試験当日。わたしは「ごはん」を訪れて、店長に挨拶をした。
今までの思い出を短くまとめてお礼を言って、ステーキ定食を弱火でじっくり、と注文をした。
「おぅ、しっかりな!」と、ニッと笑って送り出してくれた店長には大変感謝している。

昨日、散々笑っていた同僚は奥の部屋へと向かうわたしを呼び止めて「笑ってごめんっ!」「いってらっしゃいっ」と薄っすらと涙を浮かべて言ったのだ。わたしはありがとうと告げて、手を振って部屋に入った。扉が閉まる時、「いってきます」と笑顔で言って「ごはん」を去った。

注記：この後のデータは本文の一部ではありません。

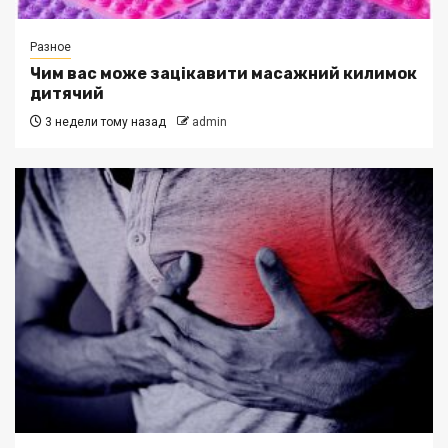
Разное
Чим вас може зацікавити масажний килимок
дитячий
3 недели тому назад
admin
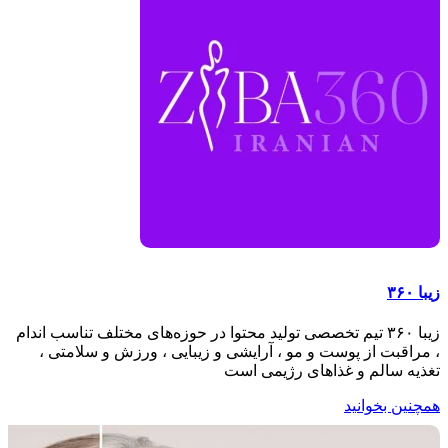
نچسب کمی آب بریزید، برنج آبکش‌شده را لایه‌لایه بریزید، دم‌کنی
بگذارید و با حرارت کم ۳۰ تا ۴۵ دقیقه بپزید. در این روش بدون
استفاده از روغن، برنجی سبک و سالم برای رژیم غذایی آماده
می‌شود.
زیبا ۳۶۰
زیبا ۳۶۰ تیم تخصصی تولید محتوا در حوزه‌های مختلف تناسب اندام
، مراقبت از پوست و مو ، آرایشی و زیبایی ، ورزش و سلامتی ،
تغذیه سالم و غذاهای رژیمی است
همچنین بخوانید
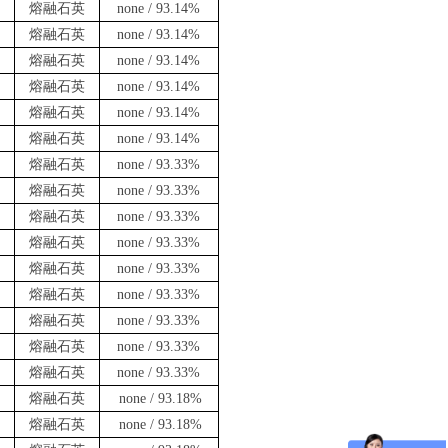
熔融石英
none / 93.14%
熔融石英
none / 93.14%
熔融石英
none / 93.14%
熔融石英
none / 93.14%
熔融石英
none / 93.14%
熔融石英
none / 93.14%
熔融石英
none / 93.33%
熔融石英
none / 93.33%
熔融石英
none / 93.33%
熔融石英
none / 93.33%
熔融石英
none / 93.33%
熔融石英
none / 93.33%
熔融石英
none / 93.33%
熔融石英
none / 93.33%
熔融石英
none / 93.33%
熔融石英
none / 93.18%
熔融石英
none / 93.18%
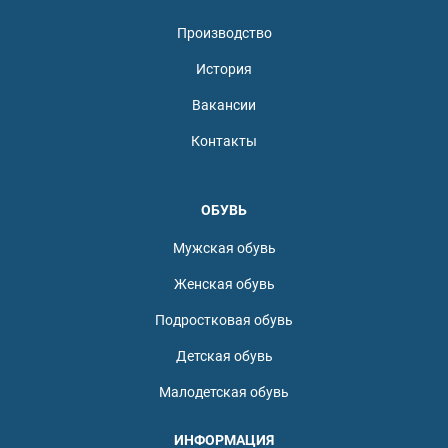
Производство
История
Вакансии
Контакты
ОБУВЬ
Мужская обувь
Женская обувь
Подростковая обувь
Детская обувь
Малодетская обувь
ИНФОРМАЦИЯ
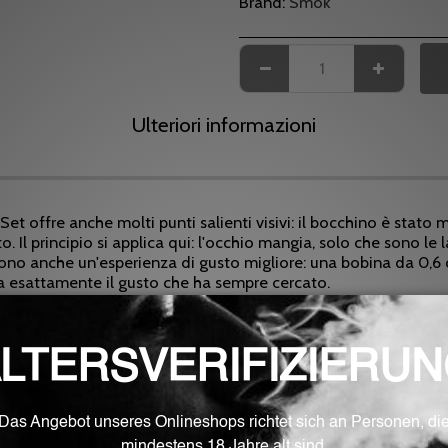
Brand:
Smok
Ulteriori informazioni
et offre anche molti punti salienti visivi: il bocchino è stato m
o. Il principio si applica qui: l'occhio mangia, solo che sono l
rono anche un'esperienza di gusto migliore: una bobina da 0,6
a esattamente il gusto che ha sempre cercato.
enere fino a 3 millilitri del tuo liquido preferito. Questo può
ccupa la parte inferiore del set? Qui è stata installata una bat
e di fuoco. E ovviamente questa batteria può anche essere ca
i un massimo di 15 watt, che ovviamente possono essere regola
et sembra semplicemente chic e moderno. È deliberatamente p
tà.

部屋全体がエレベーターになっているようで下に下がり始めた。よし、ここまでは調査通り!流石、ごはんの元従業員!
今思えば良いところだった…。まかないが美味しかった。汚いお店だけどお客さんはみんな優しかった(気がする)一回だけ「不味い!」と言ったお客さんを張り倒した事があったような、なかったような…。
まぁ、今となっては全部が良い思い出ね!

思い出に浸りながら1人で、席について店長が用意してくれたステーキ定食を食べていた。
楽しい思い出はあっという間にすぎると言うけれど、これから行うハンター試験もあっという間に終わってくれれば直ぐにでも遺跡発掘調査に向かえる。

(がんばらなきゃ!)

自分に気合をいれた。体力温存も考えてステーキ定食を全部平らげたとき、ドアが開いた。
薄暗い空間。視線を感じ辺りを見回すと受験者がわたしを見ていた。中から「女かよ」と言う声も聞こえた。当のわたしは、そんな視線も声も気にせずエレベーターから降りた。そこに小さくてポテトチップスみたいな人(?)が「どうぞ」と番号札を渡してきた。


「ありがとうございます」


番号札には406と記されていた。

(406番目なんだ…、みんな以外と早く辿り着いたんだなぁ)


わたしが会場に一番近くに居たはずなのにこの番数はどうなのか。405人に先を越されてしまっていたとは、「ごはんで働いてました!」とは言わない方が良いだろう。言ってしまったら、なんか…恥だ。

ジリリリリリリリ…

けたたましい音の方を見やると、聞き慣れた声が聞こえた。その人は音を止め、自己紹介をし始めたではないか。え、試験官なのですか?ハンター試験を受けることを勧めてくれたけど、まさかここで会えるとは思っていなかった。
何年ぶりだろう、久しぶり過ぎて心が踊る。今すぐにでも駆け寄りホントに貴方なのか確かめたい。でも、ここからでは遠いっ!


「それではわたしについてきてください」


その人の指示で受験生が一斉に歩き出した。
勿論、会場に最後に入ってきたわたしは最後尾だ。